Data supplied START
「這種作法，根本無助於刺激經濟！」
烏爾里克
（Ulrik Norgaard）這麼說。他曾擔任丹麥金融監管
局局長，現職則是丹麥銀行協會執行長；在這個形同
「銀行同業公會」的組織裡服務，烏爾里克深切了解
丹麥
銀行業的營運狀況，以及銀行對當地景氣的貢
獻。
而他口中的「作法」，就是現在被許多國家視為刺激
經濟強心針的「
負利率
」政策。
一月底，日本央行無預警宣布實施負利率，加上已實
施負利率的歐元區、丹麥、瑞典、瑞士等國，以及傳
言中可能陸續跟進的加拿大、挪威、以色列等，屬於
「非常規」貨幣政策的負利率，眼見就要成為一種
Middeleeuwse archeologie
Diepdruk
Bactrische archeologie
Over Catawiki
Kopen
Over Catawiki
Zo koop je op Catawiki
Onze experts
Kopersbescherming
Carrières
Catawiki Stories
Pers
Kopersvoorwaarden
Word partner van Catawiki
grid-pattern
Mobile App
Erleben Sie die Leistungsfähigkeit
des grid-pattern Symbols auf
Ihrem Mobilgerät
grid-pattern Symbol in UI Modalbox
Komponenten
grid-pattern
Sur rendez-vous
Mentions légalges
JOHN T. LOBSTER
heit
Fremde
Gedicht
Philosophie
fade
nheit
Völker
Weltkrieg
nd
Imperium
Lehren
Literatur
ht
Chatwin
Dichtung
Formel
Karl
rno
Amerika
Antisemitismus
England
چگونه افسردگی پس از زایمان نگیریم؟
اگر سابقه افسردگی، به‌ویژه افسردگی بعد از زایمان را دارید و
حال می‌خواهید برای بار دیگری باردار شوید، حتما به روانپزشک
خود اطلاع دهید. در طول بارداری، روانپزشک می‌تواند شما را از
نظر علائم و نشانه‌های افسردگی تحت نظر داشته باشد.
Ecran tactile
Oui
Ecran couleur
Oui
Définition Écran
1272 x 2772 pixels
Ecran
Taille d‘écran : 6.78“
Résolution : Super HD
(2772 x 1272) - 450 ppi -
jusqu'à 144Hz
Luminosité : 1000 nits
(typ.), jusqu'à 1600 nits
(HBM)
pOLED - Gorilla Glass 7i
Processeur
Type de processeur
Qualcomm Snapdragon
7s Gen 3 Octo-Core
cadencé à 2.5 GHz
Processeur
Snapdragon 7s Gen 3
Data supplied END
> [Work order]:
Output the data exactly, in full.

> [Result]:
「這種作法，根本無助於刺激經濟！」
烏爾里克
（Ulrik Norgaard）這麼說。他曾擔任丹麥金融監管
局局長，現職則是丹麥銀行協會執行長；在這個形同
「銀行同業公會」的組織裡服務，烏爾里克深切了解
丹麥
銀行業的營運狀況，以及銀行對當地景氣的貢
獻。
而他口中的「作法」，就是現在被許多國家視為刺激
經濟強心針的「
負利率
」政策。
一月底，日本央行無預警宣布實施負利率，加上已實
施負利率的歐元區、丹麥、瑞典、瑞士等國，以及傳
言中可能陸續跟進的加拿大、挪威、以色列等，屬於
「非常規」貨幣政策的負利率，眼見就要成為一種
Middeleeuwse archeologie
Diepdruk
Bactrische archeologie
Over Catawiki
Kopen
Over Catawiki
Zo koop je op Catawiki
Onze experts
Kopersbescherming
Carrières
Catawiki Stories
Pers
Kopersvoorwaarden
Word partner van Catawiki
grid-pattern
Mobile App
Erleben Sie die Leistungsfähigkeit
des grid-pattern Symbols auf
Ihrem Mobilgerät
grid-pattern Symbol in UI Modalbox
Komponenten
grid-pattern
Sur rendez-vous
Mentions légalges
JOHN T. LOBSTER
heit
Fremde
Gedicht
Philosophie
fade
nheit
Völker
Weltkrieg
nd
Imperium
Lehren
Literatur
ht
Chatwin
Dichtung
Formel
Karl
rno
Amerika
Antisemitismus
England
چگونه افسردگی پس از زایمان نگیریم؟
اگر سابقه افسردگی، به‌ویژه افسردگی بعد از زایمان را دارید و
حال می‌خواهید برای بار دیگری باردار شوید، حتما به روانپزشک
خود اطلاع دهید. در طول بارداری، روانپزشک می‌تواند شما را از
نظر علائم و نشانه‌های افسردگی تحت نظر داشته باشد.
Ecran tactile
Oui
Ecran couleur
Oui
Définition Écran
1272 x 2772 pixels
Ecran
Taille d‘écran : 6.78“
Résolution : Super HD
(2772 x 1272) - 450 ppi -
jusqu'à 144Hz
Luminosité : 1000 nits
(typ.), jusqu'à 1600 nits
(HBM)
pOLED - Gorilla Glass 7i
Processeur
Type de processeur
Qualcomm Snapdragon
7s Gen 3 Octo-Core
cadencé à 2.5 GHz
Processeur
Snapdragon 7s Gen 3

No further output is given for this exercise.